■ DATASET ENTRIES:
+--
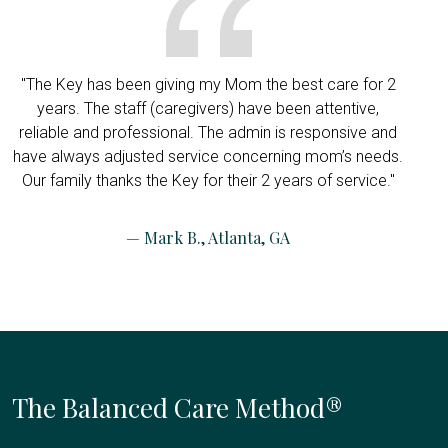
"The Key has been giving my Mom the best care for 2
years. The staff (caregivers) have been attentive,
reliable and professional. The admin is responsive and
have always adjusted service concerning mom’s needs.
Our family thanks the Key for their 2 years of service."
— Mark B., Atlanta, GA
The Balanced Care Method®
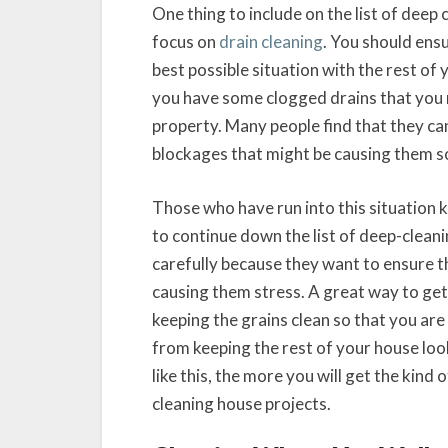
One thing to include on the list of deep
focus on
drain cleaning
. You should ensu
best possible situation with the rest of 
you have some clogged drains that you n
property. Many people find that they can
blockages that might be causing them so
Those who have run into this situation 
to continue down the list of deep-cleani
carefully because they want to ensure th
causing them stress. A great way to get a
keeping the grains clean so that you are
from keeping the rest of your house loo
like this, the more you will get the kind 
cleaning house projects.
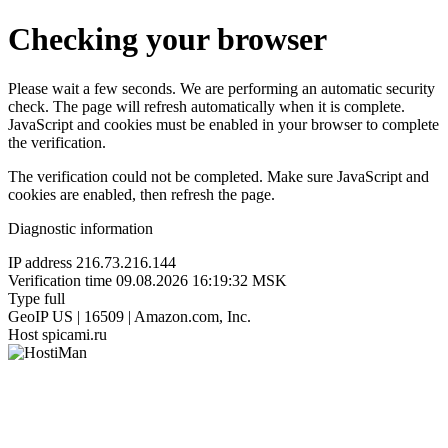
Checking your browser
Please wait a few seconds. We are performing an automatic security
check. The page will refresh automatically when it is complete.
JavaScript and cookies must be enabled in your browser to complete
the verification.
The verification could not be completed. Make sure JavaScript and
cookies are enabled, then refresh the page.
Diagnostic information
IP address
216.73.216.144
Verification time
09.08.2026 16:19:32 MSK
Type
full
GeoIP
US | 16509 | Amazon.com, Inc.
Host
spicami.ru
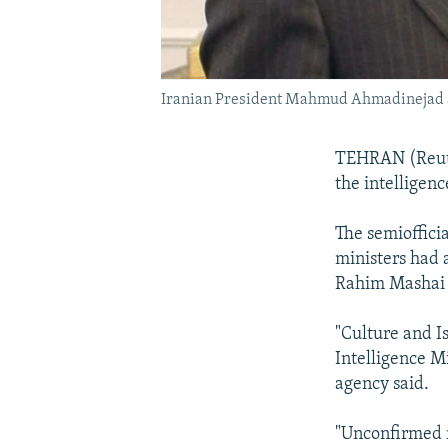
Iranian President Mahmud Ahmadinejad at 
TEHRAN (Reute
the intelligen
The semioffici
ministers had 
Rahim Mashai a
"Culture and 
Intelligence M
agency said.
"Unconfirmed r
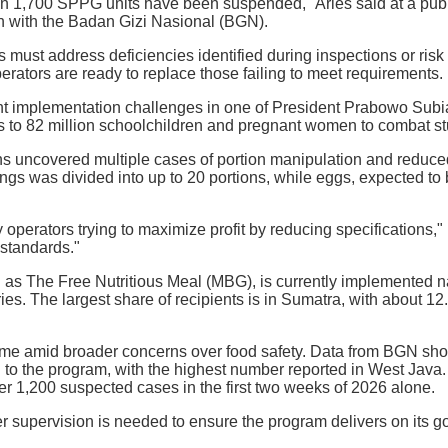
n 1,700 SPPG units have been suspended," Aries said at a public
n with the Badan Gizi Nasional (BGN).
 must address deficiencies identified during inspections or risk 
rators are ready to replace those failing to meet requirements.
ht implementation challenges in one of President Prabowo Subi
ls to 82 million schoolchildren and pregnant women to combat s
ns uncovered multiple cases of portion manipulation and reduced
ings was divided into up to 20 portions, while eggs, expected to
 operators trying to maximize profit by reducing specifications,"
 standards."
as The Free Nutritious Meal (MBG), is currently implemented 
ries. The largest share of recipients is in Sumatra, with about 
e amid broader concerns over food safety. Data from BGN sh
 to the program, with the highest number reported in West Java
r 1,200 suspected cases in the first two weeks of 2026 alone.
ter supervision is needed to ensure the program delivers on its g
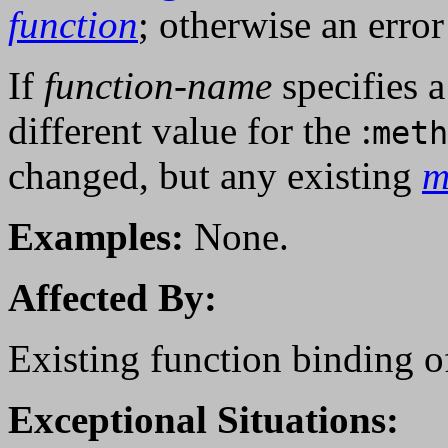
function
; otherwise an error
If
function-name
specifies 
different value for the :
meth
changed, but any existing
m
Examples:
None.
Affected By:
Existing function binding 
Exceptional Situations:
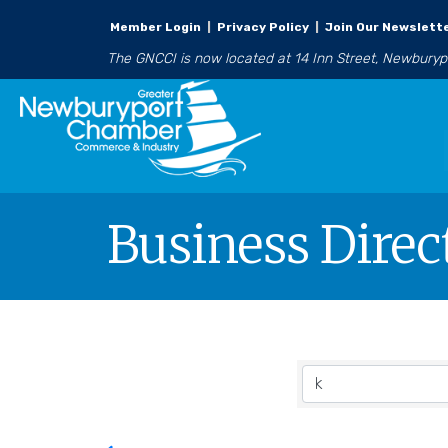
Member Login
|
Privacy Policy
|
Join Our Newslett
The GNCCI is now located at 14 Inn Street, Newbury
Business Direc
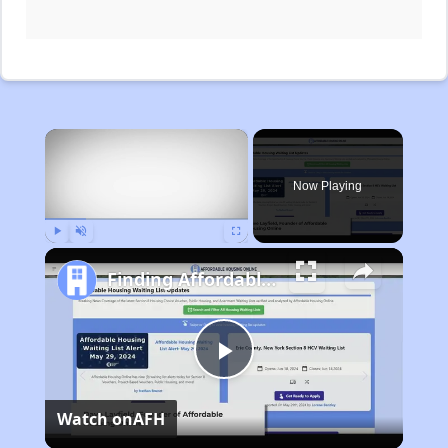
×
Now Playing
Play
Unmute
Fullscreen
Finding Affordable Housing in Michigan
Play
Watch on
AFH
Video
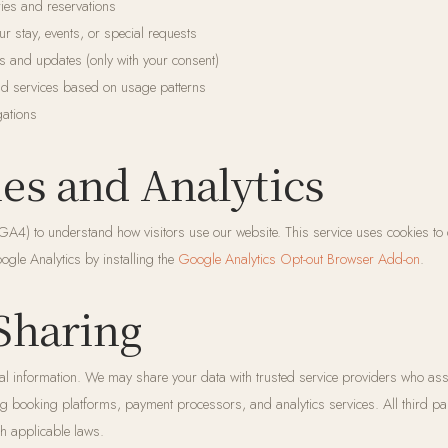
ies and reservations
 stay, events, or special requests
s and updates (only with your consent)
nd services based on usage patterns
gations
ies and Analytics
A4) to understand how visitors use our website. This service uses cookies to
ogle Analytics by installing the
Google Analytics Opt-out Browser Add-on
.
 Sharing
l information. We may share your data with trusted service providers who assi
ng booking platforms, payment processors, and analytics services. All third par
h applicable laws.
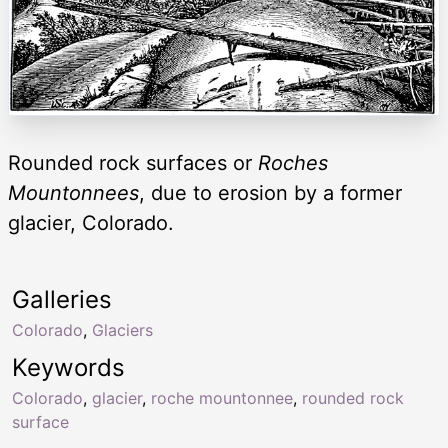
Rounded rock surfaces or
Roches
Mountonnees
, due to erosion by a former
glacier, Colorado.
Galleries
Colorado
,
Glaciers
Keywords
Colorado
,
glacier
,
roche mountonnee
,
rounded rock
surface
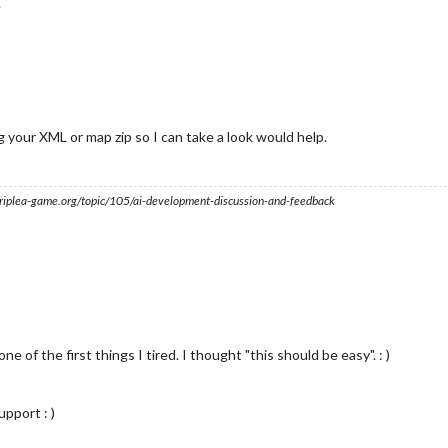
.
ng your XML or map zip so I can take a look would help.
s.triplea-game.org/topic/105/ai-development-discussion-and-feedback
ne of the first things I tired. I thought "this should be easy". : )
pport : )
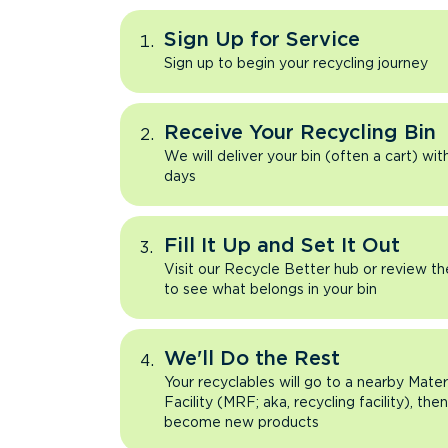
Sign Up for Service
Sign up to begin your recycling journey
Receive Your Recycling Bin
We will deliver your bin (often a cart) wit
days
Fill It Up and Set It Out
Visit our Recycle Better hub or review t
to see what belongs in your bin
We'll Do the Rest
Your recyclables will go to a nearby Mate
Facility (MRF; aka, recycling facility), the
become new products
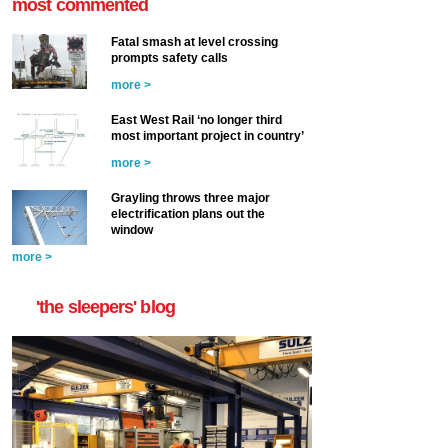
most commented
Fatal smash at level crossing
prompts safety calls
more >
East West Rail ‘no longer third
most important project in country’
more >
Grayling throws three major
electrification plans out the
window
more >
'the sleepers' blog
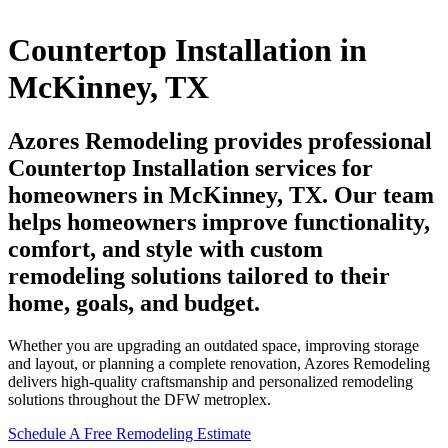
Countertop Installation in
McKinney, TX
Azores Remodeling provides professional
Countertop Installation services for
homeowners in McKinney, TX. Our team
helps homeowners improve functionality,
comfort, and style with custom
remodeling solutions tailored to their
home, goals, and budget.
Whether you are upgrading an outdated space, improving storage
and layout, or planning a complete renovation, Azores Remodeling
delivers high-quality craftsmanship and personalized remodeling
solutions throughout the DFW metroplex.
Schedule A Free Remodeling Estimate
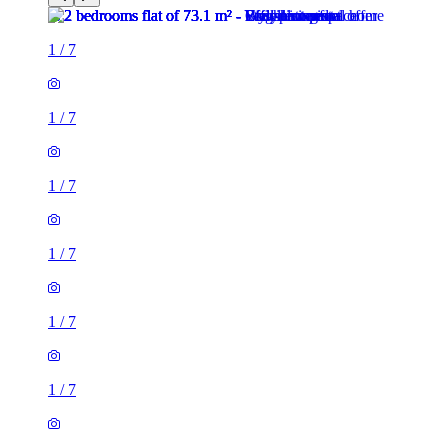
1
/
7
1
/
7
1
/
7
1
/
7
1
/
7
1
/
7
+--
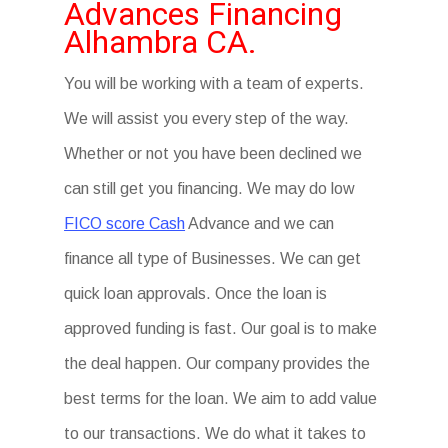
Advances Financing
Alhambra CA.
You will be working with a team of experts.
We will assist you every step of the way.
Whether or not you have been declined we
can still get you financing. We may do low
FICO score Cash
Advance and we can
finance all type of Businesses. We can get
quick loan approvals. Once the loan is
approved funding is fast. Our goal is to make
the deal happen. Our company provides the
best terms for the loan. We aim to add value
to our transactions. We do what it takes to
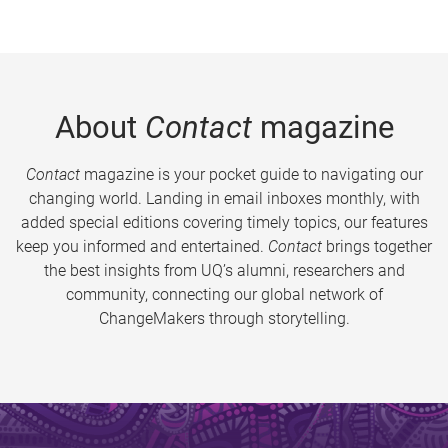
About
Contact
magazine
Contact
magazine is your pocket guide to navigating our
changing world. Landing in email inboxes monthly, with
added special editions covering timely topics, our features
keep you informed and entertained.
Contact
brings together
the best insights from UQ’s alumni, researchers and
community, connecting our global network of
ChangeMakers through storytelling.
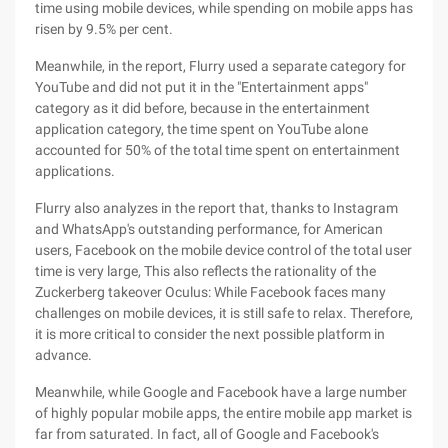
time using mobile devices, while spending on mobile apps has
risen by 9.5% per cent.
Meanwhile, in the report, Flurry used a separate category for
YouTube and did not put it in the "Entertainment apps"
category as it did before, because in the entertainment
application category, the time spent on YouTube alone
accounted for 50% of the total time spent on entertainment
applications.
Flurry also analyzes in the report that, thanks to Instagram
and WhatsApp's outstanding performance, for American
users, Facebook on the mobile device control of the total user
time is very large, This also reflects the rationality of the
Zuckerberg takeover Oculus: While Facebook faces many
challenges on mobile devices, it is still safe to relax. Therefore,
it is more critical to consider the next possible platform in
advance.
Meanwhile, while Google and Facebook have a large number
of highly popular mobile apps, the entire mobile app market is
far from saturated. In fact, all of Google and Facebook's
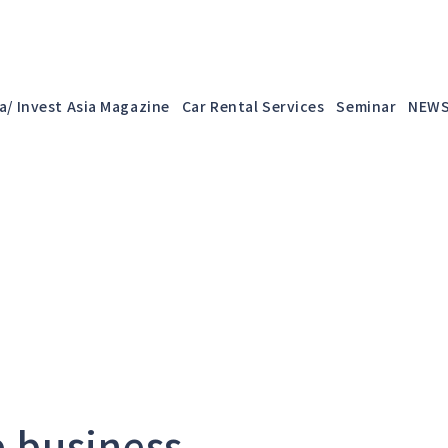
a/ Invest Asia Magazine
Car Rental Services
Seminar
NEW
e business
+--
■ WHAT YOU WILL DO:
Starting with the line that has "best care for 2" and ending with the line that has "ns uncovered multiple", repeat the lines above exactly, omitting every picture.

■ ANSWER FOR THE TASK:
"The Key has been giving my Mom the best care for 2
years. The staff (caregivers) have been attentive,
reliable and professional. The admin is responsive and
have always adjusted service concerning mom’s needs.
Our family thanks the Key for their 2 years of service."
— Mark B., Atlanta, GA
The Balanced Care Method®
One thing to include on the list of deep
focus on
drain cleaning
. You should ensu
best possible situation with the rest of 
you have some clogged drains that you n
property. Many people find that they can
blockages that might be causing them so
Those who have run into this situation 
to continue down the list of deep-cleani
carefully because they want to ensure th
causing them stress. A great way to get a
keeping the grains clean so that you are
from keeping the rest of your house loo
like this, the more you will get the kind 
cleaning house projects.
Checking your browser
Please wait a few seconds. We are performing an automatic security
check. The page will refresh automatically when it is complete.
JavaScript and cookies must be enabled in your browser to complete
the verification.
The verification could not be completed. Make sure JavaScript and
cookies are enabled, then refresh the page.
Diagnostic information
IP address
216.73.216.144
Verification time
09.08.2026 16:19:32 MSK
Type
full
GeoIP
US | 16509 | Amazon.com, Inc.
Host
spicami.ru
Iranian President Mahmud Ahmadinejad at 
TEHRAN (Reute
the intelligen
The semioffici
ministers had 
Rahim Mashai a
"Culture and 
Intelligence M
agency said.
"Unconfirmed r
n 1,700 SPPG units have been suspended," Aries said at a public
n with the Badan Gizi Nasional (BGN).
 must address deficiencies identified during inspections or risk 
rators are ready to replace those failing to meet requirements.
ht implementation challenges in one of President Prabowo Subi
ls to 82 million schoolchildren and pregnant women to combat s
ns uncovered multiple cases of portion manipulation and reduced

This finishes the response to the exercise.